Upon your explicit consent KPMG will retain and use your application and supporting documents containing personal data in the course of further recruitment campaigns for a period of 3 (three) years upon submission of your application.
Sometimes KPMG receives personal data from candidates who are interested in working at KPMG without applying for a specific job position, for example by sending a CV to KPMG's official e-mail address or in the curse of KPMG's participation in various events (e.g. career days organized by universities and others) in order to promote the activities of the Company and recruit potential staff. In these cases, personal data is processed on the basis of consent given by the job applicant for a period of 3 (three) years upon submission of the application.
All documents that shall be retained on the basis of the Regulation on the terms and conditions for conducting employment intermediation (e.g. contract for intermediation services) will be stored for a period of 5 (years) as required by law.
10. What are your data protection rights and how you can exercise them?
Your data protection rights are highlighted here.
We may need to request specific information from you to help us confirm your identity and ensure your right to access the information or to exercise any of your other rights. This helps us to ensure that personal data is not disclosed to any person who has no right to receive it. No fee is required to make a request unless your request is clearly unfounded or excessive. Depending on the circumstances, we may be unable to comply with your request based on other lawful grounds.
If you are not satisfied with the response you receive or if you have any concerns in relation to the processing of your personal data from us, you may escalate your concern to our Privacy Liaison by sending an email to email@example.com or to contact him at 45/A Bulgaria Blvd., Sofia 1404, Bulgaria. We will acknowledge your complaint within 14 days and seek to resolve your concern within 3 months of receipt.

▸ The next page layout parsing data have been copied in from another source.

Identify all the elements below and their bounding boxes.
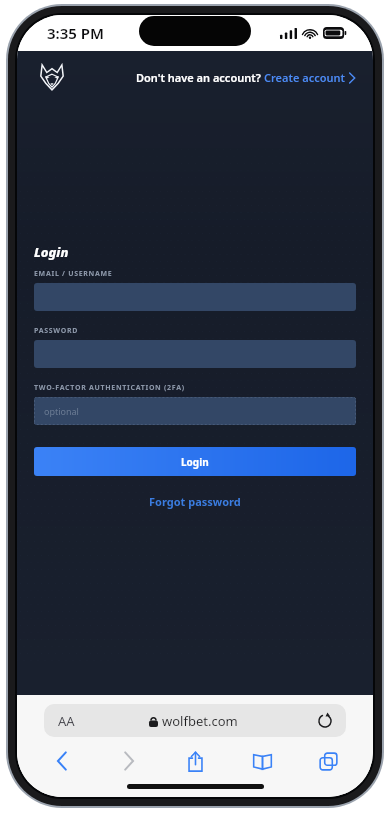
button[interactable]: Wolfbet home (37, 62, 67, 92)
staticText: Login (34, 243, 69, 261)
staticText: PASSWORD (34, 326, 79, 336)
button[interactable]: optional (34, 397, 356, 425)
staticText: Create account (264, 70, 345, 85)
button[interactable]: Reload (312, 708, 338, 734)
button[interactable]: Bookmarks (245, 744, 279, 778)
staticText: optional (44, 405, 79, 417)
staticText: EMAIL / USERNAME (34, 269, 113, 279)
button[interactable]: AA (44, 704, 346, 737)
button[interactable]: Forgot password (141, 490, 249, 513)
button[interactable]: Forward (112, 744, 146, 778)
button[interactable]: Back (45, 744, 79, 778)
staticText: Don't have an account? (136, 70, 264, 85)
staticText: TWO-FACTOR AUTHENTICATION (2FA) (34, 383, 185, 393)
button[interactable]: Login (34, 447, 356, 476)
button[interactable]: Don't have an account? (134, 64, 357, 91)
button[interactable]: Tabs (311, 744, 345, 778)
staticText: Login (181, 455, 209, 469)
staticText: wolfbet.com (162, 712, 238, 730)
button[interactable]: Share (178, 744, 212, 778)
staticText: AA (58, 712, 75, 730)
staticText: 3:35 PM (47, 23, 104, 43)
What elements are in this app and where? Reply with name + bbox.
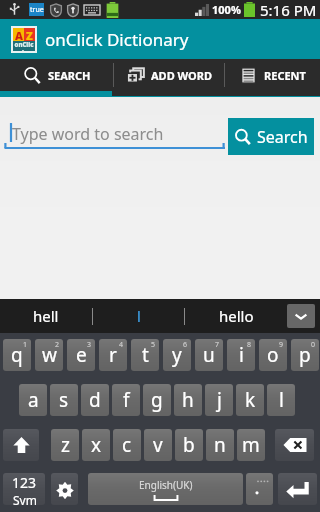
- staticText: onClick: [13, 41, 35, 51]
- staticText: b: [183, 432, 195, 458]
- staticText: e: [76, 342, 87, 368]
- button[interactable]: d: [81, 384, 109, 416]
- staticText: 8: [247, 340, 252, 350]
- staticText: x: [91, 432, 102, 458]
- button[interactable]: Expand suggestions: [287, 304, 315, 328]
- button[interactable]: a: [19, 384, 47, 416]
- staticText: o: [267, 342, 279, 368]
- button[interactable]: Enter: [278, 473, 317, 505]
- button[interactable]: Backspace: [275, 429, 314, 461]
- staticText: Type word to search: [12, 123, 164, 145]
- staticText: l: [279, 387, 284, 413]
- staticText: f: [123, 387, 130, 413]
- button[interactable]: e: [67, 339, 95, 371]
- staticText: 4: [119, 340, 124, 350]
- button[interactable]: Punctuation: [246, 473, 273, 505]
- staticText: p: [299, 342, 311, 368]
- button[interactable]: b: [175, 429, 203, 461]
- staticText: English(UK): [139, 478, 193, 492]
- staticText: r: [109, 342, 117, 368]
- staticText: l: [137, 306, 141, 326]
- button[interactable]: y: [163, 339, 191, 371]
- button[interactable]: j: [205, 384, 233, 416]
- staticText: 6: [183, 340, 188, 350]
- staticText: c: [122, 432, 132, 458]
- button[interactable]: p: [291, 339, 319, 371]
- staticText: i: [239, 342, 244, 368]
- button[interactable]: SEARCH: [0, 59, 113, 91]
- staticText: t: [142, 342, 149, 368]
- staticText: v: [153, 432, 163, 458]
- staticText: 100%: [212, 2, 241, 17]
- staticText: 9: [279, 340, 284, 350]
- staticText: Search: [257, 126, 308, 148]
- staticText: j: [217, 387, 222, 413]
- staticText: 3: [87, 340, 92, 350]
- button[interactable]: hello: [185, 299, 287, 333]
- staticText: g: [151, 387, 163, 413]
- button[interactable]: ADD WORD: [114, 59, 224, 91]
- staticText: hello: [219, 306, 254, 326]
- button[interactable]: s: [50, 384, 78, 416]
- staticText: 5:16 PM: [260, 0, 317, 19]
- staticText: h: [182, 387, 194, 413]
- staticText: n: [214, 432, 226, 458]
- button[interactable]: Shift: [3, 429, 39, 461]
- staticText: RECENT: [264, 68, 306, 83]
- staticText: m: [242, 432, 260, 458]
- staticText: u: [203, 342, 215, 368]
- staticText: q: [11, 342, 23, 368]
- button[interactable]: i: [227, 339, 255, 371]
- button[interactable]: Search: [228, 118, 314, 155]
- staticText: true: [30, 5, 44, 15]
- button[interactable]: Space: [88, 473, 243, 505]
- button[interactable]: u: [195, 339, 223, 371]
- button[interactable]: 123: [3, 473, 45, 505]
- button[interactable]: l: [93, 299, 184, 333]
- button[interactable]: v: [144, 429, 172, 461]
- button[interactable]: RECENT: [225, 59, 320, 91]
- button[interactable]: Type word to search: [4, 122, 225, 150]
- staticText: s: [59, 387, 69, 413]
- button[interactable]: m: [237, 429, 265, 461]
- button[interactable]: x: [82, 429, 110, 461]
- button[interactable]: o: [259, 339, 287, 371]
- button[interactable]: hell: [0, 299, 92, 333]
- staticText: Sym: [13, 492, 37, 505]
- staticText: 1: [23, 340, 28, 350]
- button[interactable]: z: [51, 429, 79, 461]
- staticText: 0: [311, 340, 316, 350]
- staticText: 2: [55, 340, 60, 350]
- staticText: A: [15, 28, 23, 41]
- staticText: onClick Dictionary: [45, 28, 189, 51]
- button[interactable]: w: [35, 339, 63, 371]
- staticText: 7: [215, 340, 220, 350]
- button[interactable]: t: [131, 339, 159, 371]
- button[interactable]: g: [143, 384, 171, 416]
- button[interactable]: c: [113, 429, 141, 461]
- button[interactable]: q: [3, 339, 31, 371]
- staticText: 5: [151, 340, 156, 350]
- button[interactable]: r: [99, 339, 127, 371]
- staticText: z: [61, 432, 70, 458]
- staticText: y: [172, 342, 182, 368]
- staticText: Z: [26, 28, 33, 41]
- staticText: 123: [12, 473, 37, 492]
- button[interactable]: Settings: [51, 473, 78, 505]
- staticText: d: [89, 387, 101, 413]
- staticText: a: [28, 387, 39, 413]
- staticText: ADD WORD: [151, 68, 213, 83]
- button[interactable]: f: [112, 384, 140, 416]
- staticText: k: [245, 387, 256, 413]
- staticText: w: [42, 342, 57, 368]
- button[interactable]: h: [174, 384, 202, 416]
- button[interactable]: k: [236, 384, 264, 416]
- staticText: hell: [33, 306, 59, 326]
- staticText: SEARCH: [48, 68, 91, 83]
- button[interactable]: n: [206, 429, 234, 461]
- button[interactable]: l: [267, 384, 295, 416]
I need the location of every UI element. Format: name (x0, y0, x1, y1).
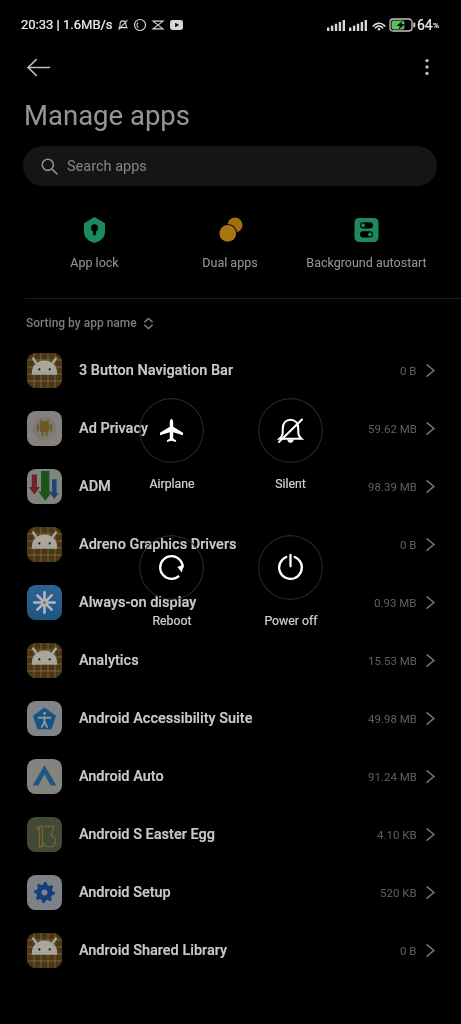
staticText: Android Auto (79, 768, 164, 785)
staticText: 0.93 MB (374, 596, 417, 609)
staticText: % (433, 21, 439, 30)
button[interactable]: Back (18, 47, 58, 87)
staticText: 520 KB (380, 886, 417, 899)
button[interactable]: Adreno Graphics Drivers (0, 515, 461, 573)
staticText: 98.39 MB (368, 480, 417, 493)
button[interactable]: Dual apps (162, 205, 298, 270)
button[interactable]: Always-on display (0, 573, 461, 631)
button[interactable]: Android Setup (0, 863, 461, 921)
staticText: Android Setup (79, 884, 171, 901)
staticText: ADM (79, 478, 111, 495)
staticText: 59.62 MB (368, 422, 417, 435)
staticText: 91.24 MB (368, 770, 417, 783)
staticText: Sorting by app name (26, 316, 137, 330)
staticText: 20:33 | 1.6MB/s (21, 17, 113, 32)
button[interactable]: Ad Privacy (0, 399, 461, 457)
staticText: 0 B (400, 538, 417, 551)
staticText: Adreno Graphics Drivers (79, 536, 237, 553)
button[interactable]: ADM (0, 457, 461, 515)
button[interactable]: Sorting by app name (26, 308, 153, 338)
button[interactable]: Search apps (23, 146, 437, 186)
staticText: Dual apps (202, 255, 258, 270)
button[interactable]: Android Accessibility Suite (0, 689, 461, 747)
button[interactable]: Background autostart (298, 205, 434, 270)
staticText: Android Shared Library (79, 942, 228, 959)
staticText: 49.98 MB (368, 712, 417, 725)
staticText: Power off (264, 614, 318, 628)
button[interactable]: Airplane (139, 398, 204, 463)
staticText: Reboot (152, 614, 192, 628)
button[interactable]: Reboot (139, 535, 204, 600)
staticText: 0 B (400, 944, 417, 957)
staticText: Search apps (67, 158, 147, 175)
button[interactable]: 3 Button Navigation Bar (0, 341, 461, 399)
button[interactable]: Power off (258, 535, 323, 600)
staticText: 15.53 MB (368, 654, 417, 667)
button[interactable]: Android Auto (0, 747, 461, 805)
staticText: Background autostart (306, 255, 427, 270)
staticText: 64 (417, 17, 433, 33)
staticText: Ad Privacy (79, 420, 149, 437)
staticText: Analytics (79, 652, 139, 669)
staticText: 4.10 KB (377, 828, 417, 841)
staticText: Silent (275, 477, 306, 491)
button[interactable]: Analytics (0, 631, 461, 689)
button[interactable]: Android Shared Library (0, 921, 461, 979)
staticText: Android Accessibility Suite (79, 710, 253, 727)
button[interactable]: App lock (26, 205, 162, 270)
staticText: App lock (70, 255, 119, 270)
staticText: Android S Easter Egg (79, 826, 215, 843)
staticText: 0 B (400, 364, 417, 377)
staticText: 3 Button Navigation Bar (79, 362, 234, 379)
button[interactable]: Silent (258, 398, 323, 463)
button[interactable]: Android S Easter Egg (0, 805, 461, 863)
staticText: Airplane (149, 477, 195, 491)
staticText: Manage apps (24, 99, 190, 131)
staticText: Always-on display (79, 594, 197, 611)
button[interactable]: More options (409, 49, 445, 85)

Where the concern is complex or we have a large volume of concerns, we will notify you that the concern will take longer than one month to resolve, and we will seek to resolve your concern within three months of the concern being first raised.
If you believe that KPMG has not complied with your data protection rights, you always have the right to lodge a complaint with the Commission for Personal Data Protection of the Republic of Bulgaria and to report concerns you may have about our data handling practices at:
Postal address: 2 Prof. Tsvetan Lazarov Blvd., Sofia 1592
Phone number: +359 (2) 91-53-518
Email address: firstname.lastname@example.org
Internet address: www.cpdp.bg
11. What about personal data security?
We have put appropriate technical and organisational security measures in place to protect personal data (including sensitive personal data) from loss, misuse, alteration or destruction. We aim to ensure that access to your personal data is limited only to those who need to access it. Those individuals who have access to the data are required to maintain the confidentiality of such information. We may apply pseudonymisation, de-identification and anonymisation techniques in efforts to further protect personal data.
12. Do we change this Privacy Statement?
We regularly review this Privacy Statement and will post any updates to it on this webpage. When we make amendments to this privacy statement, we will revise the “updated” date at the top of this page. This privacy statement was last updated 31 May 2021.
Any changes to the processing of personal data as described in this privacy statement affecting you will be communicated to you through an appropriate channel, depending on how we normally communicate with you.